Anybody familiar with housetron water softener? 

http://www.fluiddynamicsna.com/solutionsscalepreventionresidential.html


----------



## rjbphd (Feb 5, 2010)

plumberkc said:


> Anybody familiar with housetron water softener?
> 
> http://www.fluiddynamicsna.com/solutionsscalepreventionresidential.html


Tried to read up on it, sounds like another scam to me.


----------



## plumberkc (Jun 23, 2011)

My guy at Ferguson recommended it to me. He said it was the best option for a water softener.


----------



## SewerRat (Feb 26, 2011)

What's his history in water treatment? 

Do you think his profit margin might be better on this unit than others?


----------



## Master Mark (Aug 14, 2009)

*hogwash.....*



plumberkc said:


> Anybody familiar with housetron water softener?
> 
> http://www.fluiddynamicsna.com/solutionsscalepreventionresidential.html


 

that sounds like another load of hog-wash to me...
somehow this catialic converter softens the water
through that pipe..... 

this device ought to be added to the list below of other water treatment scams on the market



http://www.chem1.com/CQ/gallery.html


----------



## James420 (Nov 14, 2012)

Master Mark said:


> that sounds like another load of hog-wash to me...
> somehow this catialic converter softens the water
> through that pipe.....
> 
> ...


Don't I have one of those in my car?


----------



## victoryplbaz (May 19, 2012)

DUNBAR PLUMBING said:


> http://smg.photobucket.com/user/DUNBAR/media/114_zps85a26570.jpg.html


Installed a few of these and customers are very happy


----------



## Letterrip (Jul 28, 2013)

I'm a bit late to this thread, but we do a bit of water treatment. The traditional salt type softener is an ion exchange unit. It removes/exchanges one ion of calcium (or other hardness minerals common outside of the S. FL area) and deposits two sodium or potassium ions into the water 

The nuvo system works through chelation. As per the rep, it uses a compound based on citrus which it adds to the water to bind the calcium. As water flows by the cartridge, some is forced through it which pushes the compound into the water at a relatively measured dose. Since the calcium is not removed, it will still appear on shower doors and such. The difference is that it can be wiped off with a cloth rather than having to use products to dissolve the calcium. I haven't installed one. Still prefer traditional softener.


----------



## Lja1821 (Jul 27, 2013)

Kinetico makes a saltless system and is very good from what ive heard. I did not install one but i do know plumbers who sell them and install them here in nj and thyeve told me their customers are very satisfied although they are quite expensive.


----------



## Will (Jun 6, 2010)

At the moment there is no true replacement on the market for a water softener. Ion exchange is the only true option. If salt is a issue, install a RO System at drinking locations.


----------



## Letterrip (Jul 28, 2013)

Will said:


> At the moment there is no true replacement on the market for a water softener. Ion exchange is the only true option. If salt is a issue, install a RO System at drinking locations.
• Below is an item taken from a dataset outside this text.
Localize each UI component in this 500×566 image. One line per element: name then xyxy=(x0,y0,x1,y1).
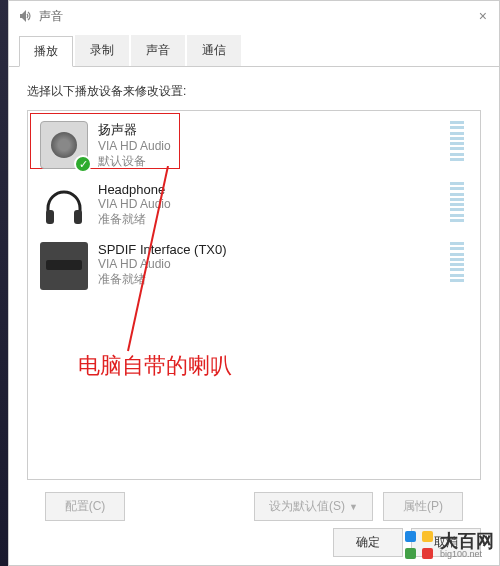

Or use Potassium Choride salt instead of Sodium Chloride. Hard to find and costs approx 4x as much, but is an option. Works equally and adds potassium to your water.


----------



## CaberTosser (Mar 7, 2013)

I had one industrious older customer who installed a come-along to an eye bolt in a joist over his water softener so that he could ratchet up the bags of salt despite his weakened state. It's not like a person can't just scoop in the salt a few cups at a time from the bag: Cut open bag, scoop out salt until the bag is light enough to lift and then dump that in. It's not rocket science. I could see the part about having to get the salt home from the store without assistance though.


----------



## jc-htownplumber (Feb 29, 2012)

tungsten plumb said:


> Is that one of those as seen on tv systems? Did you order it online?


That's where I saw it first. The our supply house state carrying them


----------